*** Information shown
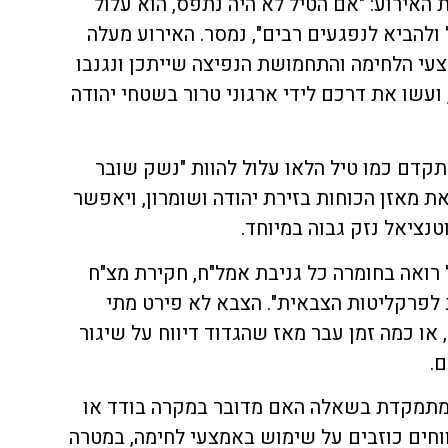
 האירוע: "אם הטיל לא היה נתפס, הוא עלול
 ולהביא לנפגעים רבים", נמסר. האירוע מעלה
עי הלחימה והתחמושת הנפיצה שייתכן ונגנבו
ועשו את דרכם לידי ארגוני טרור בשטחי יהודה
תקדם כמו טיל הלאו עלול להוות "נשק שובר
ת מאזן הכוחות בזירת יהודה ושומרון, ויאפשר
נציאל נזק גבוה במיוחד.
 רואה בחומרה כל גניבת אמל"ח, חקירת מצ"ח
 לפרקליטות הצבאית". הצבא לא פירט מתי
או כמה זמן עבר מאז שהגדוד דיווח על שיגור
.
 מתמקדת בשאלה האם מדובר במקרה בודד או
חים כוזבים על שימוש באמצעי לחימה, במטרה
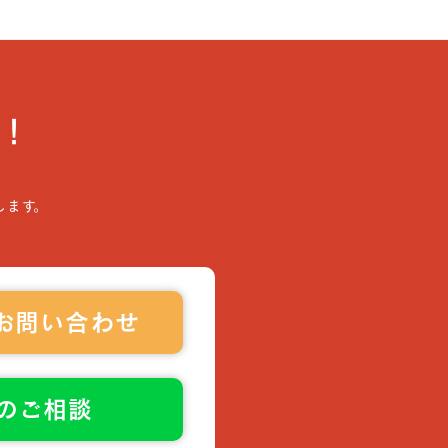
！
します。
お問い合わせ
でのご相談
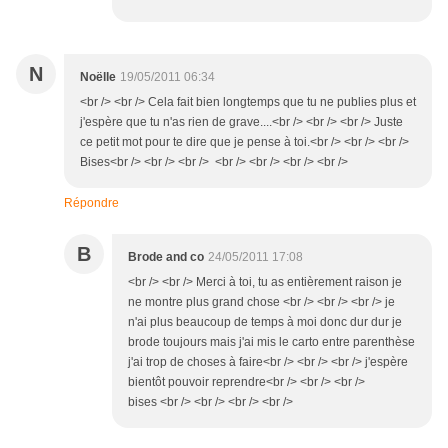
N
Noëlle
19/05/2011 06:34
<br /> <br /> Cela fait bien longtemps que tu ne publies plus et
j'espère que tu n'as rien de grave....<br /> <br /> <br /> Juste
ce petit mot pour te dire que je pense à toi.<br /> <br /> <br />
Bises<br /> <br /> <br /> <br /> <br /> <br /> <br />
Répondre
B
Brode and co
24/05/2011 17:08
<br /> <br /> Merci à toi, tu as entièrement raison je
ne montre plus grand chose <br /> <br /> <br /> je
n'ai plus beaucoup de temps à moi donc dur dur je
brode toujours mais j'ai mis le carto entre parenthèse
j'ai trop de choses à faire<br /> <br /> <br /> j'espère
bientôt pouvoir reprendre<br /> <br /> <br />
bises <br /> <br /> <br /> <br />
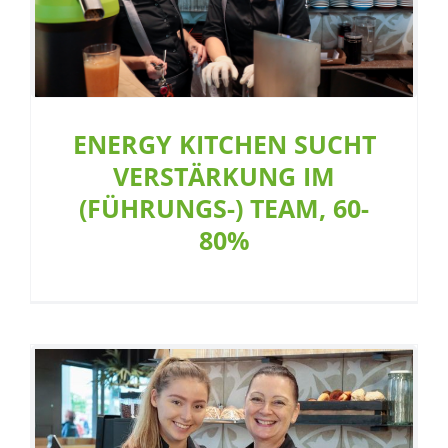
ENERGY KITCHEN SUCHT
VERSTÄRKUNG IM
(FÜHRUNGS-) TEAM, 60-
80%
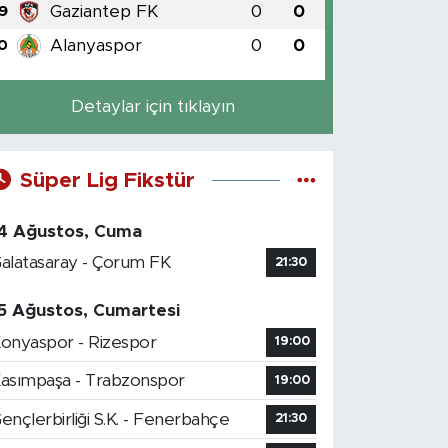
Gaziantep FK
0
0
9
Alanyaspor
0
0
0
Detaylar için tıklayın
Süper Lig Fikstür
4 Ağustos, Cuma
alatasaray - Çorum FK
21:30
5 Ağustos, Cumartesi
onyaspor - Rizespor
19:00
asımpaşa - Trabzonspor
19:00
ençlerbirliği S.K. - Fenerbahçe
21:30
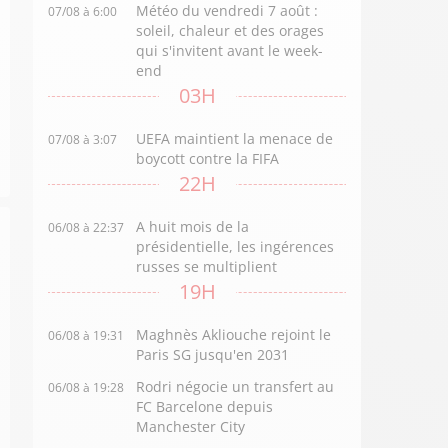
Météo du vendredi 7 août :
07/08 à 6:00
soleil, chaleur et des orages
qui s'invitent avant le week-
end
03H
UEFA maintient la menace de
07/08 à 3:07
boycott contre la FIFA
22H
A huit mois de la
06/08 à 22:37
présidentielle, les ingérences
russes se multiplient
19H
Maghnès Akliouche rejoint le
06/08 à 19:31
Paris SG jusqu'en 2031
Rodri négocie un transfert au
06/08 à 19:28
FC Barcelone depuis
Manchester City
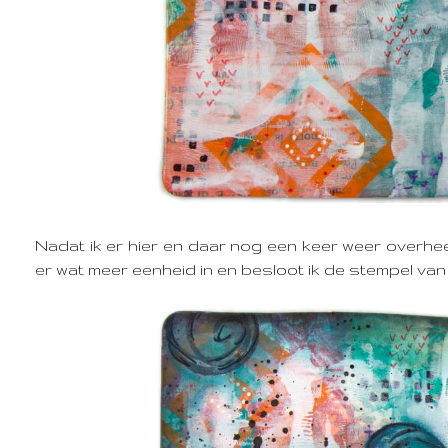
Nadat ik er hier en daar nog een keer weer over
er wat meer eenheid in en besloot ik de stempel va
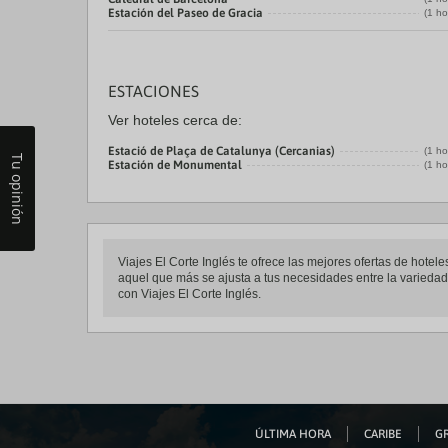
Estación del Paseo de Gracia
(1 ho
ESTACIONES
Ver hoteles cerca de:
Estació de Plaça de Catalunya (Cercanias)
(1 ho
Tu opinión
Estación de Monumental
(1 ho
Viajes El Corte Inglés te ofrece las mejores ofertas de hote
aquel que más se ajusta a tus necesidades entre la variedad 
con Viajes El Corte Inglés.
ÚLTIMA HORA
CARIBE
GR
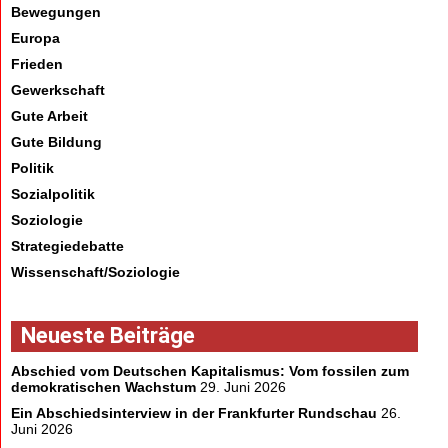
Bewegungen
Europa
Frieden
Gewerkschaft
Gute Arbeit
Gute Bildung
Politik
Sozialpolitik
Soziologie
Strategiedebatte
Wissenschaft/Soziologie
Neueste Beiträge
Abschied vom Deutschen Kapitalismus: Vom fossilen zum
demokratischen Wachstum
29. Juni 2026
Ein Abschiedsinterview in der Frankfurter Rundschau
26.
Juni 2026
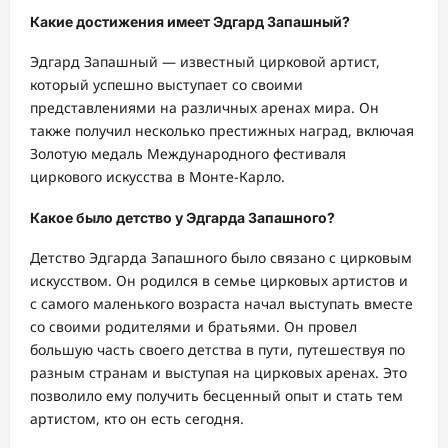
Какие достижения имеет Эдгард Запашный?
Эдгард Запашный — известный цирковой артист,
который успешно выступает со своими
представлениями на различных аренах мира. Он
также получил несколько престижных наград, включая
Золотую медаль Международного фестиваля
циркового искусства в Монте-Карло.
Какое было детство у Эдгарда Запашного?
Детство Эдгарда Запашного было связано с цирковым
искусством. Он родился в семье цирковых артистов и
с самого маленького возраста начал выступать вместе
со своими родителями и братьями. Он провел
большую часть своего детства в пути, путешествуя по
разным странам и выступая на цирковых аренах. Это
позволило ему получить бесценный опыт и стать тем
артистом, кто он есть сегодня.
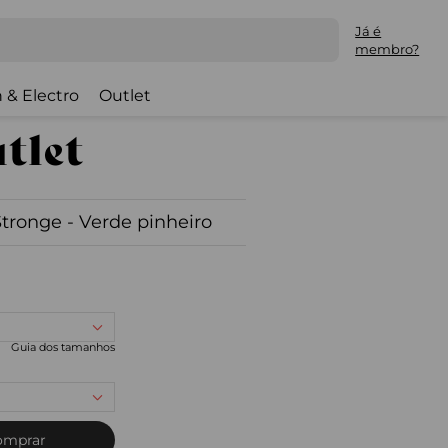
Já é
membro?
 & Electro
Outlet
Stronge - Verde pinheiro
Guia dos tamanhos
omprar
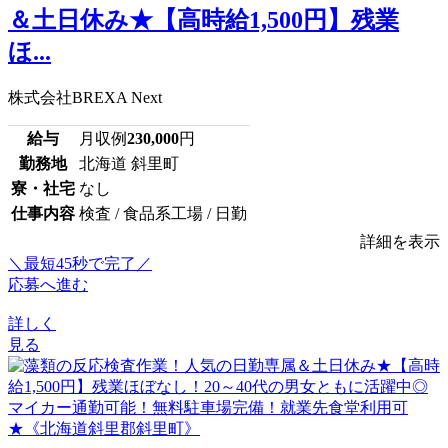
＆土日休み★【高時給1,500円】残業
ほ...
株式会社BREXA Next
給与
月収例
230,000
円
勤務地
北海道 斜里町
寮・社宅
なし
仕事内容
検査 / 食品系工場 / 日勤
詳細を表示
＼最短45秒で完了／
応募へ進む
詳しく
見る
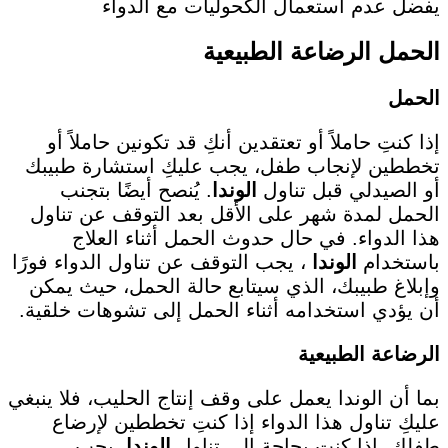
يفضل عدم استعمال الكحوليات مع الدواء
الحمل الرضاعة الطبيعية
الحمل
إذا كنتِ حاملاً أو تعتقدين أنكِ قد تكونين حاملاً أو
تخططين لإنجاب طفل، يجب عليكِ استشارة طبيبك
أو الصيدلي قبل تناول
الوندا
. يُنصح أيضًا بتجنب
الحمل لمدة شهر على الأقل بعد التوقف عن تناول
هذا الدواء. في حال حدوث الحمل أثناء العلاج
باستخدام
الوندا
، يجب التوقف عن تناول الدواء فورًا
وإبلاغ طبيبك، الذي سيتابع حالة الحمل، حيث يمكن
أن يؤدي استخدامه أثناء الحمل إلى تشوهات خلقية.
الرضاعة الطبيعية
بما أن الوندا يعمل على وقف إنتاج الحليب، فلا ينبغي
عليكِ تناول هذا الدواء إذا كنتِ تخططين لإرضاع
طفلك. إذا كنتِ بحاجة إلى تناول
الوندا
، يجب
******
_Work to be completed_.
Set down every record above exactly as it stands, but skip the pictures.

_Exercise response_.
 האירוע: "אם הטיל לא היה נתפס, הוא עלול
 ולהביא לנפגעים רבים", נמסר. האירוע מעלה
עי הלחימה והתחמושת הנפיצה שייתכן ונגנבו
ועשו את דרכם לידי ארגוני טרור בשטחי יהודה
תקדם כמו טיל הלאו עלול להוות "נשק שובר
ת מאזן הכוחות בזירת יהודה ושומרון, ויאפשר
נציאל נזק גבוה במיוחד.
 רואה בחומרה כל גניבת אמל"ח, חקירת מצ"ח
 לפרקליטות הצבאית". הצבא לא פירט מתי
או כמה זמן עבר מאז שהגדוד דיווח על שיגור
.
 מתמקדת בשאלה האם מדובר במקרה בודד או
חים כוזבים על שימוש באמצעי לחימה, במטרה
！
します。
お問い合わせ
でのご相談
N
Noëlle
19/05/2011 06:34
<br /> <br /> Cela fait bien longtemps que tu ne publies plus et
j'espère que tu n'as rien de grave....<br /> <br /> <br /> Juste
ce petit mot pour te dire que je pense à toi.<br /> <br /> <br />
Bises<br /> <br /> <br /> <br /> <br /> <br /> <br />
Répondre
B
Brode and co
24/05/2011 17:08
<br /> <br /> Merci à toi, tu as entièrement raison je
ne montre plus grand chose <br /> <br /> <br /> je
n'ai plus beaucoup de temps à moi donc dur dur je
brode toujours mais j'ai mis le carto entre parenthèse
j'ai trop de choses à faire<br /> <br /> <br /> j'espère
bientôt pouvoir reprendre<br /> <br /> <br />
bises <br /> <br /> <br /> <br />
ENERGY KITCHEN SUCHT
VERSTÄRKUNG IM
(FÜHRUNGS-) TEAM, 60-
80%
Gaziantep FK
0
0
9
Alanyaspor
0
0
0
Detaylar için tıklayın
Süper Lig Fikstür
4 Ağustos, Cuma
alatasaray - Çorum FK
21:30
5 Ağustos, Cumartesi
onyaspor - Rizespor
19:00
asımpaşa - Trabzonspor
19:00
ençlerbirliği S.K. - Fenerbahçe
21:30
Météo du vendredi 7 août :
07/08 à 6:00
soleil, chaleur et des orages
qui s'invitent avant le week-
end
03H
UEFA maintient la menace de
07/08 à 3:07
boycott contre la FIFA
22H
A huit mois de la
06/08 à 22:37
présidentielle, les ingérences
russes se multiplient
19H
Maghnès Akliouche rejoint le
06/08 à 19:31
Paris SG jusqu'en 2031
Rodri négocie un transfert au
06/08 à 19:28
FC Barcelone depuis
Manchester City
Nadat ik er hier en daar nog een keer weer over
er wat meer eenheid in en besloot ik de stempel va
Estación del Paseo de Gracia
(1 ho
ESTACIONES
Ver hoteles cerca de:
Estació de Plaça de Catalunya (Cercanias)
(1 ho
Tu opinión
Estación de Monumental
(1 ho
Viajes El Corte Inglés te ofrece las mejores ofertas de hote
aquel que más se ajusta a tus necesidades entre la variedad 
con Viajes El Corte Inglés.
ÚLTIMA HORA
CARIBE
GR
Bewegungen
Europa
Frieden
Gewerkschaft
Gute Arbeit
Gute Bildung
Politik
Sozialpolitik
Soziologie
Strategiedebatte
Wissenschaft/Soziologie
Neueste Beiträge
Abschied vom Deutschen Kapitalismus: Vom fossilen zum
demokratischen Wachstum
29. Juni 2026
Ein Abschiedsinterview in der Frankfurter Rundschau
26.
Juni 2026
Какие достижения имеет Эдгард Запашный?
Эдгард Запашный — известный цирковой артист,
который успешно выступает со своими
представлениями на различных аренах мира. Он
также получил несколько престижных наград, включая
Золотую медаль Международного фестиваля
циркового искусства в Монте-Карло.
Какое было детство у Эдгарда Запашного?
Детство Эдгарда Запашного было связано с цирковым
искусством. Он родился в семье цирковых артистов и
с самого маленького возраста начал выступать вместе
со своими родителями и братьями. Он провел
большую часть своего детства в пути, путешествуя по
разным странам и выступая на цирковых аренах. Это
позволило ему получить бесценный опыт и стать тем
артистом, кто он есть сегодня.
Já é
membro?
 & Electro
Outlet
Stronge - Verde pinheiro
Guia dos tamanhos
omprar
＆土日休み★【高時給1,500円】残業
ほ...
株式会社BREXA Next
給与
月収例
230,000
円
勤務地
北海道 斜里町
寮・社宅
なし
仕事内容
検査 / 食品系工場 / 日勤
詳細を表示
＼最短45秒で完了／
応募へ進む
詳しく
見る
يفضل عدم استعمال الكحوليات مع الدواء
الحمل الرضاعة الطبيعية
الحمل
إذا كنتِ حاملاً أو تعتقدين أنكِ قد تكونين حاملاً أو
تخططين لإنجاب طفل، يجب عليكِ استشارة طبيبك
أو الصيدلي قبل تناول
الوندا
. يُنصح أيضًا بتجنب
الحمل لمدة شهر على الأقل بعد التوقف عن تناول
هذا الدواء. في حال حدوث الحمل أثناء العلاج
باستخدام
الوندا
، يجب التوقف عن تناول الدواء فورًا
وإبلاغ طبيبك، الذي سيتابع حالة الحمل، حيث يمكن
أن يؤدي استخدامه أثناء الحمل إلى تشوهات خلقية.
الرضاعة الطبيعية
بما أن الوندا يعمل على وقف إنتاج الحليب، فلا ينبغي
عليكِ تناول هذا الدواء إذا كنتِ تخططين لإرضاع
طفلك. إذا كنتِ بحاجة إلى تناول
الوندا
، يجب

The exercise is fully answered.